Yeah, that's getting to be my motto. I had a memorable experience where I didn't do that and the dog was stolen out of the shelter that night. Actually we got him back but man, was I kicking myself. 

When an immediate pull isn't possible I find it's sometimes advisable to put down money on the dog, go on and pay the adoption fee and fill out the paperwork, sign the contract etc. That makes the dog "yours" which gives you a real leg to stand on if they do something to it (more often adopting it to someone that shouldn't have it, but euthanasia also).


----------



## RebelGSD (Mar 20, 2008)

I learned to be paranoid in rescue. It happened to me more times than I can count that I was told the dog was safe and it was not. I always call back several times to make sure that the dog is out of the shelter.

In this particular case there is was less than 24 hours they were supposed to keep the dogs as they promised: this is not too much to ask or to expect from a person who said they will be OK.


----------



## khurley (Sep 25, 2004)

> Originally Posted By: sit,stayI would be willing to bet that this is the same shelter I had problems with. I was contacted by a fellow forum member about taking a male GSD that was being held in her local animal control facility. I had room, so I said yes.
> Between her phone call to hold the dog until she could get there and her actually arriving a very short time later they went ahead and euthanizied him.
> As a former shelter employee, I totally understand what open admission shelters are up against. But to euthanizie an animal that you know has rescue available and ON THE WAY is something that is just impossible to explain or understand.
> Sheilah
> P.S. On a side note, Nancy Roberts shutting down in Utah has impacted the whole intermountain west.
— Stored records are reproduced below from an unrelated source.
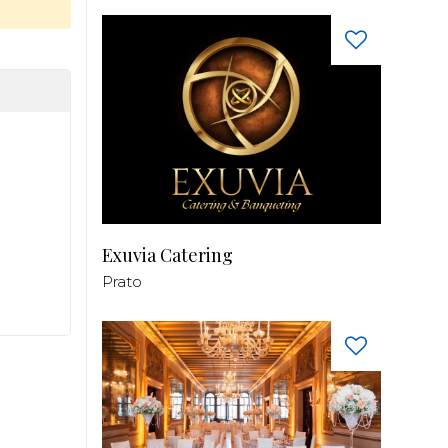
Exuvia Catering
Prato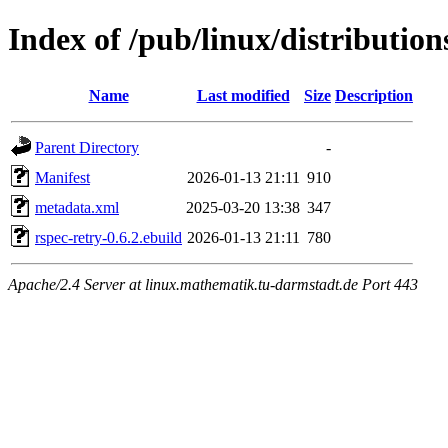
Index of /pub/linux/distributio
Name
Last modified
Size
Description
Parent Directory
-
Manifest
2026-01-13 21:11
910
metadata.xml
2025-03-20 13:38
347
rspec-retry-0.6.2.ebuild
2026-01-13 21:11
780
Apache/2.4 Server at linux.mathematik.tu-darmstadt.de Port 443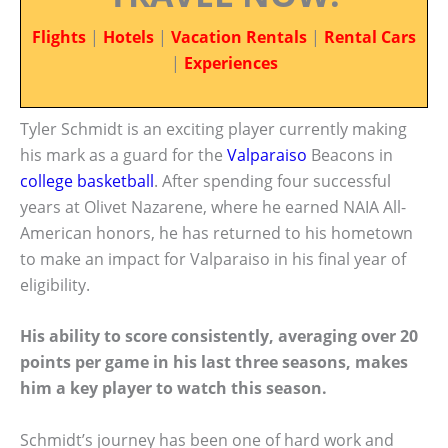
Flights
|
Hotels
|
Vacation Rentals
|
Rental Cars
|
Experiences
Tyler Schmidt is an exciting player currently making
his mark as a guard for the
Valparaiso
Beacons in
college basketball
. After spending four successful
years at Olivet Nazarene, where he earned NAIA All-
American honors, he has returned to his hometown
to make an impact for Valparaiso in his final year of
eligibility.
His ability to score consistently, averaging over 20
points per game in his last three seasons, makes
him a key player to watch this season.
Schmidt’s journey has been one of hard work and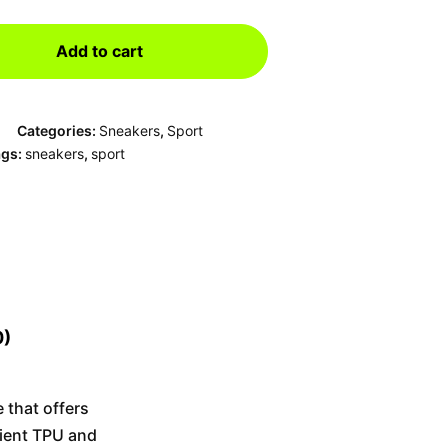
Add to cart
Categories:
Sneakers
,
Sport
ags:
sneakers
,
sport
0)
 that offers
dient TPU and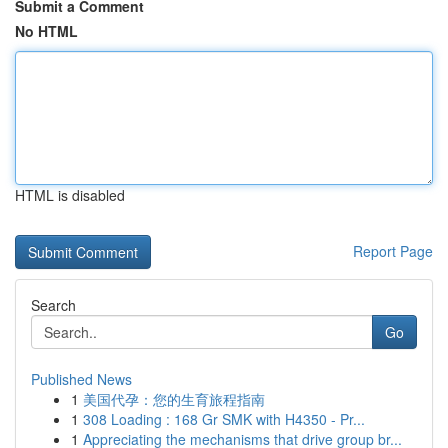
Submit a Comment
No HTML
HTML is disabled
Report Page
Search
Go
Published News
1
美国代孕：您的生育旅程指南
1
308 Loading : 168 Gr SMK with H4350 - Pr...
1
Appreciating the mechanisms that drive group br...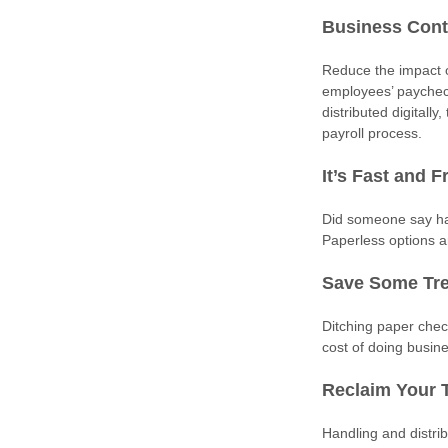
Business Cont
Reduce the impact of
employees’ paychec
distributed digitall
payroll process.
It’s Fast and F
Did someone say has
Paperless options a
Save Some Tr
Ditching paper chec
cost of doing busin
Reclaim Your 
Handling and distri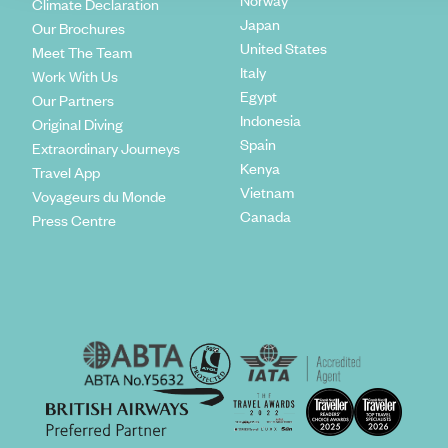
Norway
Climate Declaration
Japan
Our Brochures
United States
Meet The Team
Italy
Work With Us
Egypt
Our Partners
Indonesia
Original Diving
Spain
Extraordinary Journeys
Kenya
Travel App
Vietnam
Voyageurs du Monde
Canada
Press Centre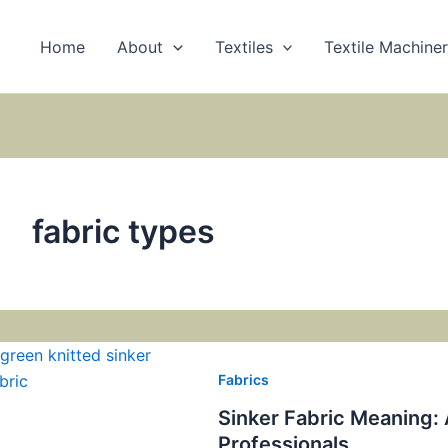
Home
About
Textiles
Textile Machine
fabric types
Fabrics
Sinker Fabric Meaning:
Professionals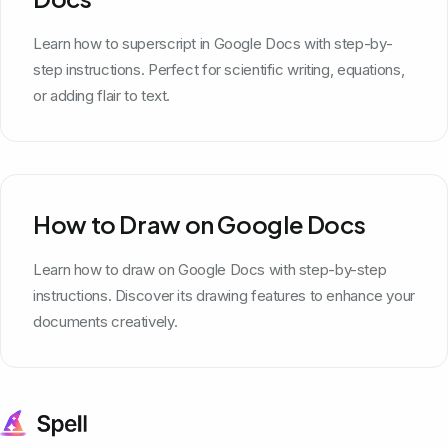
Learn how to superscript in Google Docs with step-by-
step instructions. Perfect for scientific writing, equations,
or adding flair to text.
How to Draw on Google Docs
Learn how to draw on Google Docs with step-by-step
instructions. Discover its drawing features to enhance your
documents creatively.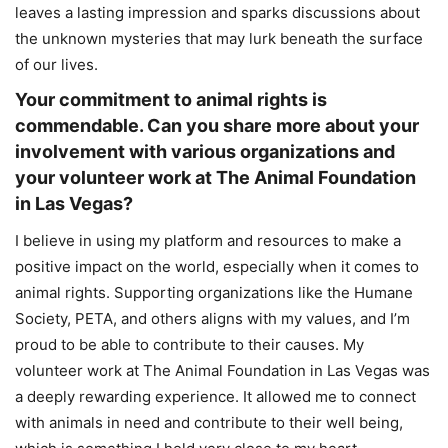
leaves a lasting impression and sparks discussions about
the unknown mysteries that may lurk beneath the surface
of our lives.
Your commitment to animal rights is
commendable. Can you share more about your
involvement with various organizations and
your volunteer work at The Animal Foundation
in Las Vegas?
I believe in using my platform and resources to make a
positive impact on the world, especially when it comes to
animal rights. Supporting organizations like the Humane
Society, PETA, and others aligns with my values, and I’m
proud to be able to contribute to their causes. My
volunteer work at The Animal Foundation in Las Vegas was
a deeply rewarding experience. It allowed me to connect
with animals in need and contribute to their well being,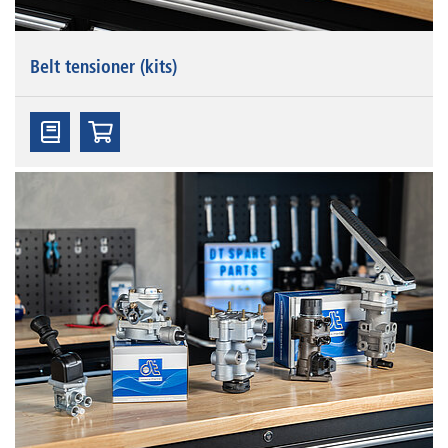
Belt tensioner (kits)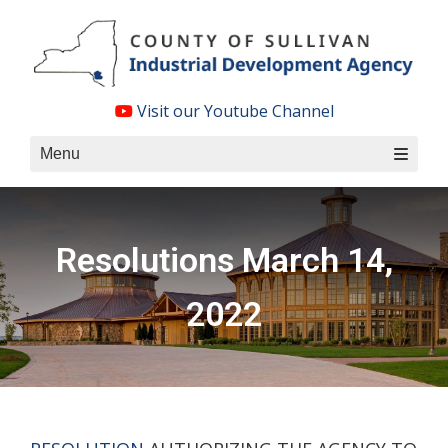
Skip
to
content
Visit our Youtube Channel
Menu
Resolutions March 14,
2022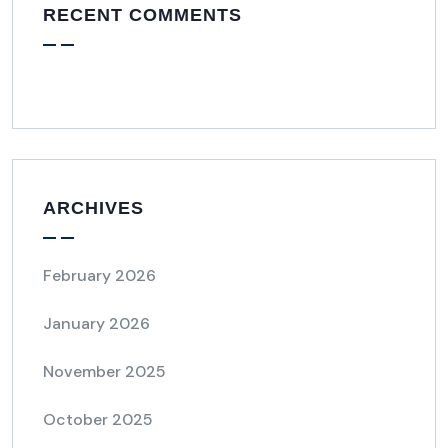
RECENT COMMENTS
ARCHIVES
February 2026
January 2026
November 2025
October 2025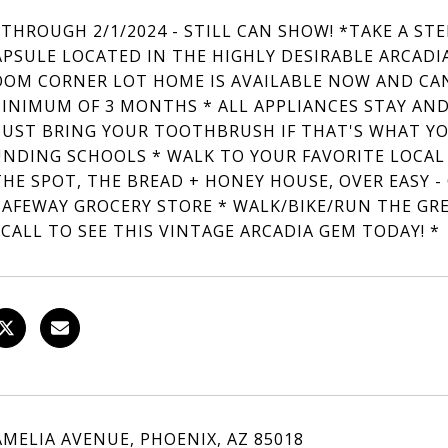
 THROUGH 2/1/2024 - STILL CAN SHOW! *TAKE A ST
APSULE LOCATED IN THE HIGHLY DESIRABLE ARCADI
OM CORNER LOT HOME IS AVAILABLE NOW AND CAN
MINIMUM OF 3 MONTHS * ALL APPLIANCES STAY AND
 JUST BRING YOUR TOOTHBRUSH IF THAT'S WHAT Y
NDING SCHOOLS * WALK TO YOUR FAVORITE LOCAL R
THE SPOT, THE BREAD + HONEY HOUSE, OVER EASY -
SAFEWAY GROCERY STORE * WALK/BIKE/RUN THE GR
 CALL TO SEE THIS VINTAGE ARCADIA GEM TODAY! *
AMELIA AVENUE, PHOENIX, AZ 85018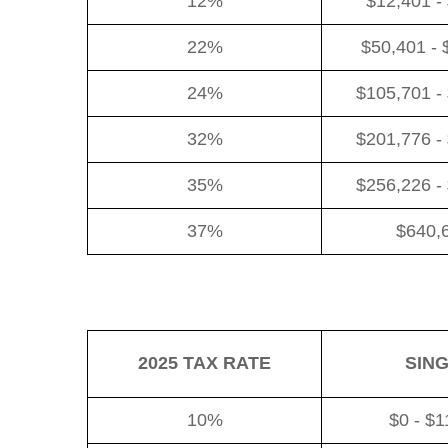
12%
$12,401 -
22%
$50,401 - 
24%
$105,701 -
32%
$201,776 -
35%
$256,226 -
37%
$640,
2025 TAX RATE
SIN
10%
$0 - $1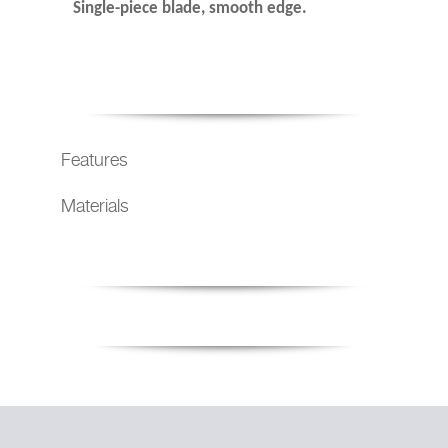
Single-piece blade, smooth edge.
Features
Materials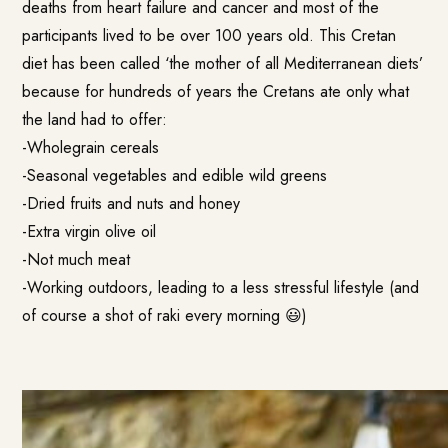
deaths from heart failure and cancer and most of the
participants lived to be over 100 years old. This Cretan
diet has been called ‘the mother of all Mediterranean diets’
because for hundreds of years the Cretans ate only what
the land had to offer:
-Wholegrain cereals
-Seasonal vegetables and edible wild greens
-Dried fruits and nuts and honey
-Extra virgin olive oil
-Not much meat
-Working outdoors, leading to a less stressful lifestyle (and
of course a shot of raki every morning 😃)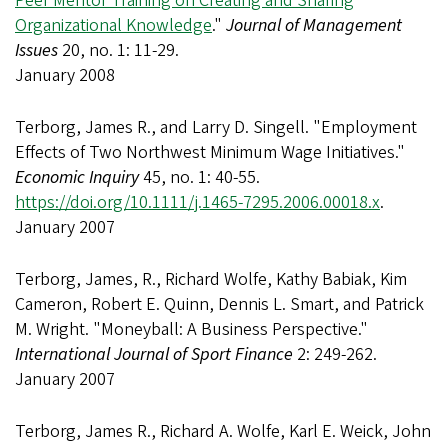
Peer Mentor Training on Creating and Sharing
Organizational Knowledge
."
Journal of Management
Issues
20, no. 1: 11-29.
January 2008
Terborg, James R., and Larry D. Singell. "Employment
Effects of Two Northwest Minimum Wage Initiatives."
Economic Inquiry
45, no. 1: 40-55.
https://doi.org/10.1111/j.1465-7295.2006.00018.x
.
January 2007
Terborg, James, R., Richard Wolfe, Kathy Babiak, Kim
Cameron, Robert E. Quinn, Dennis L. Smart, and Patrick
M. Wright. "Moneyball: A Business Perspective."
International Journal of Sport Finance
2: 249-262.
January 2007
Terborg, James R., Richard A. Wolfe, Karl E. Weick, John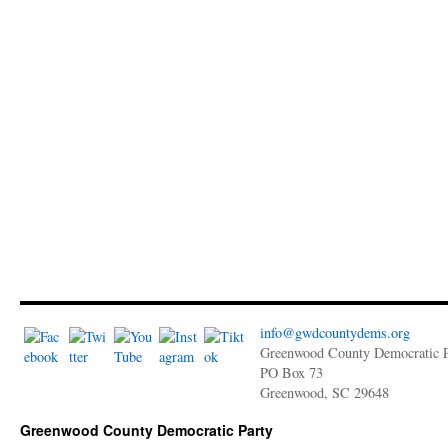
info@gwdcountydems.org
Greenwood County Democratic P
PO Box 73
Greenwood, SC 29648
Greenwood County Democratic Party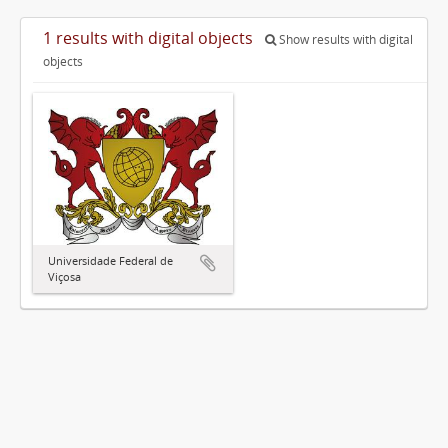
1 results with digital objects
Show results with digital
objects
Universidade Federal de
Viçosa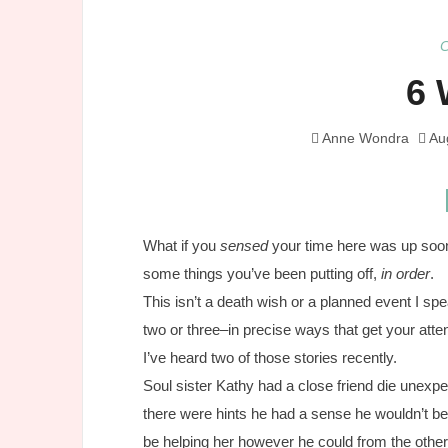
6 
Anne Wondra
Au
What if you
sensed
your time here was up soone
some things you’ve been putting off,
in order
.
This isn’t a death wish or a planned event I s
two or three–in precise ways that get your atte
I’ve heard two of those stories recently.
Soul sister Kathy had a close friend die unex
there were hints he had a sense he wouldn’t be
be helping her however he could from the other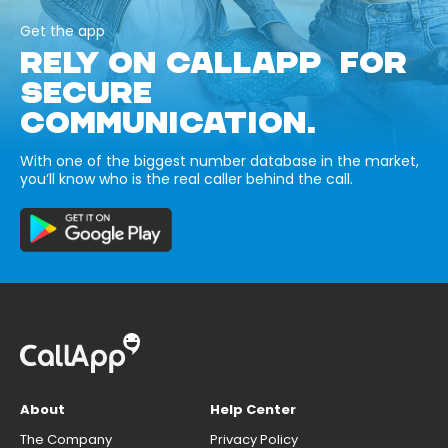
Get the app
RELY ON CALLAPP FOR
SECURE
COMMUNICATION.
With one of the biggest number database in the market,
you’ll know who is the real caller behind the call.
About
Help Center
The Company
Privacy Policy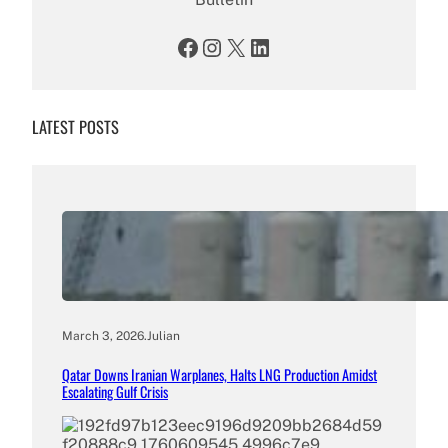
Facebook
Instagram
X
LinkedIn
LATEST POSTS
March 3, 2026
.
Julian
Qatar Downs Iranian Warplanes, Halts LNG Production Amidst
Escalating Gulf Crisis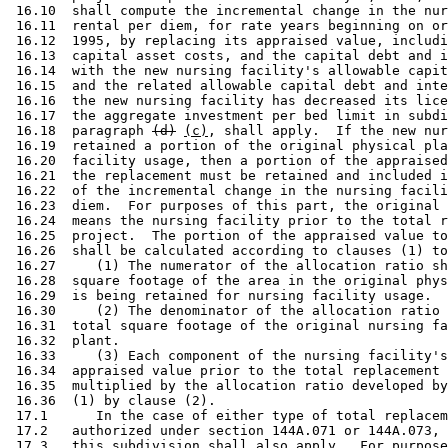
 16.10  shall compute the incremental change in the nur
 16.11  rental per diem, for rate years beginning on or
 16.12  1995, by replacing its appraised value, includi
 16.13  capital asset costs, and the capital debt and i
 16.14  with the new nursing facility's allowable capit
 16.15  and the related allowable capital debt and inte
 16.16  the new nursing facility has decreased its lice
 16.17  the aggregate investment per bed limit in subdi
 16.18  paragraph 
(d)
(c)
, shall apply.  If the new nur
 16.19  retained a portion of the original physical pla
 16.20  facility usage, then a portion of the appraised
 16.21  the replacement must be retained and included i
 16.22  of the incremental change in the nursing facili
 16.23  diem.  For purposes of this part, the original 
 16.24  means the nursing facility prior to the total r
 16.25  project.  The portion of the appraised value to
 16.26  shall be calculated according to clauses (1) to
 16.27     (1) The numerator of the allocation ratio sh
 16.28  square footage of the area in the original phys
 16.29  is being retained for nursing facility usage. 

 16.30     (2) The denominator of the allocation ratio 
 16.31  total square footage of the original nursing fa
 16.32  plant. 

 16.33     (3) Each component of the nursing facility's
 16.34  appraised value prior to the total replacement 
 16.35  multiplied by the allocation ratio developed by
 16.36  (1) by clause (2). 

 17.1      In the case of either type of total replacem
 17.2   authorized under section 144A.071 or 144A.073, 
 17.3   this subdivision shall also apply.  For purpose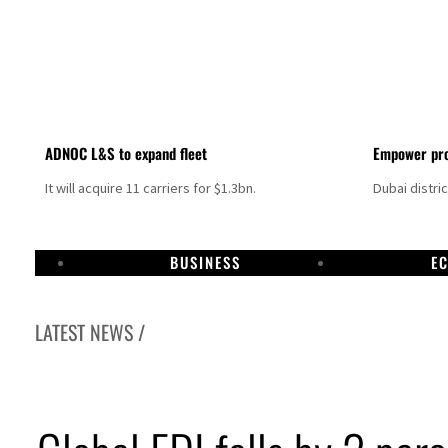
ADNOC L&S to expand fleet
Empower pro
It will acquire 11 carriers for $1.3bn.
Dubai distri
BUSINESS
E
LATEST NEWS /
Aramco profit jumps as oil prices surge despite Hormuz disruption
UN warns Gaza remains unsafe for civilians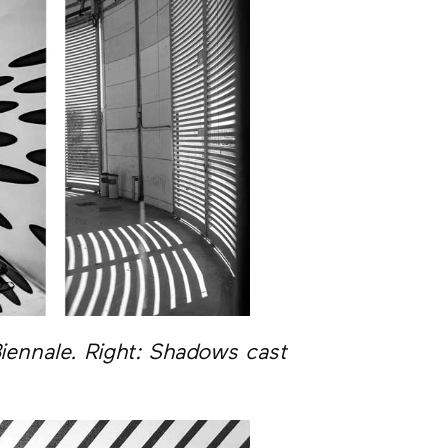
 Biennale. Right: Shadows cast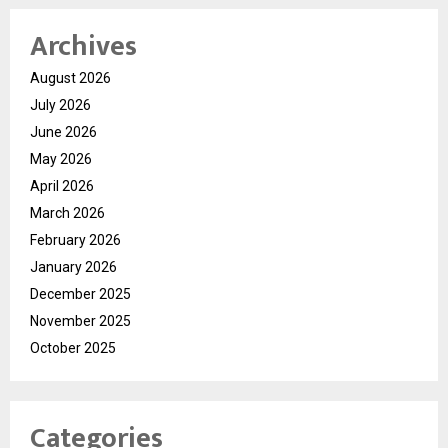
Archives
August 2026
July 2026
June 2026
May 2026
April 2026
March 2026
February 2026
January 2026
December 2025
November 2025
October 2025
Categories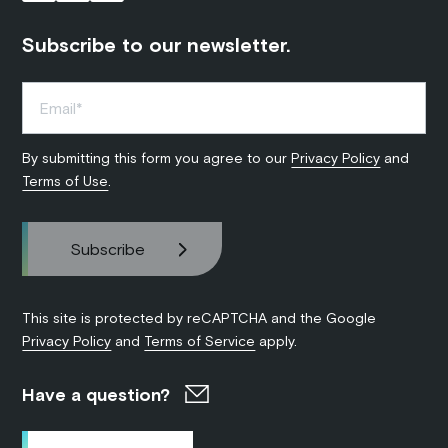
Subscribe to our newsletter.
By submitting this form you agree to our
Privacy Policy
and
Terms of Use
.
This site is protected by reCAPTCHA and the Google
Privacy Policy
and
Terms of Service
apply.
Have a question?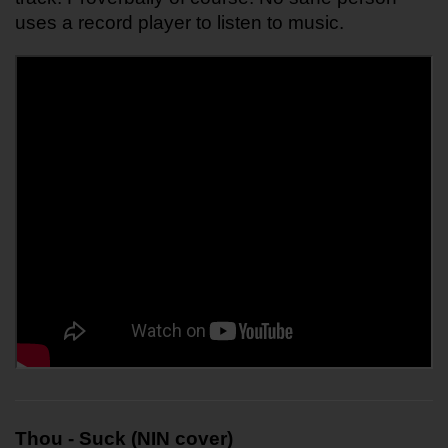
uses a record player to listen to music.
Thou - Suck (NIN cover)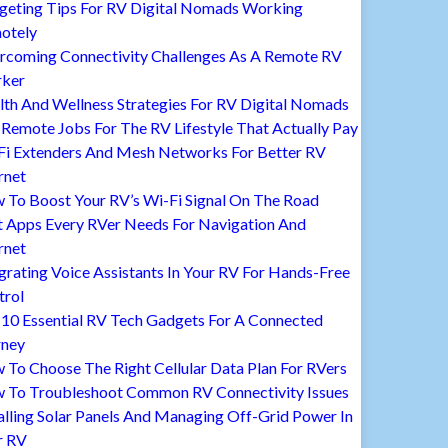
geting Tips For RV Digital Nomads Working
otely
rcoming Connectivity Challenges As A Remote RV
ker
lth And Wellness Strategies For RV Digital Nomads
Remote Jobs For The RV Lifestyle That Actually Pay
Fi Extenders And Mesh Networks For Better RV
rnet
 To Boost Your RV’s Wi-Fi Signal On The Road
t Apps Every RVer Needs For Navigation And
rnet
grating Voice Assistants In Your RV For Hands-Free
trol
 10 Essential RV Tech Gadgets For A Connected
rney
To Choose The Right Cellular Data Plan For RVers
 To Troubleshoot Common RV Connectivity Issues
alling Solar Panels And Managing Off-Grid Power In
r RV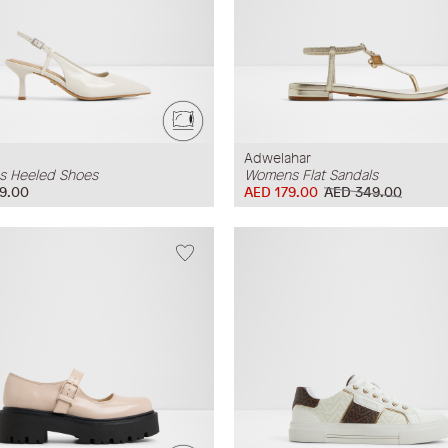
Adwelahar
 Heeled Shoes
Womens Flat Sandals
9.00
AED 179.00
AED 349.00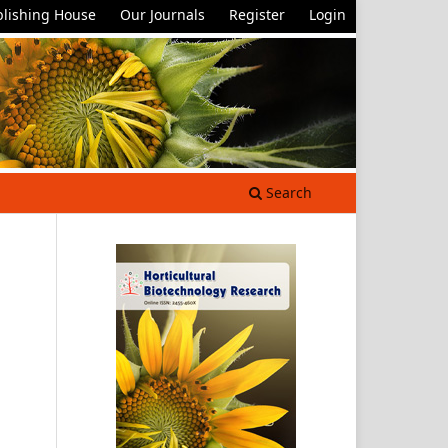
lishing House
Our Journals
Register
Login
Search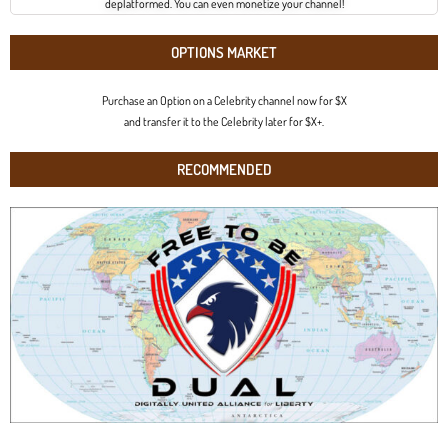
deplatformed. You can even monetize your channel!
OPTIONS MARKET
Purchase an Option on a Celebrity channel now for $X
and transfer it to the Celebrity later for $X+.
RECOMMENDED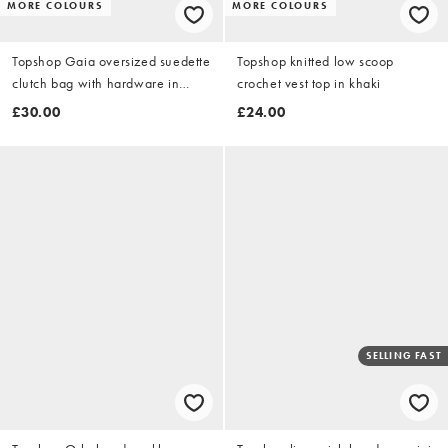
MORE COLOURS
MORE COLOURS
Topshop Gaia oversized suedette
Topshop knitted low scoop
clutch bag with hardware in
crochet vest top in khaki
black
£30.00
£24.00
SELLING FAST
I think it has been a while, too, since she closed up and the effects are still being felt. I know I really enjoyed working with her, and I had a great deal of respect for her opinion.


It is the same one. That same board member contacted me as well to see if I could help, which I was willing to do. I actually contacted her because we're going to be gone this weekend and are taking the dogs and wanted to know if she could keep him for a couple of days because it isn't a situation I'd feel comfortable putting a new foster in. She was also happy to help.

Nancy is sorely missed. It looks like Montana GSD rescue is doing quite a bit now to help. That's who I was going to foster for.


----------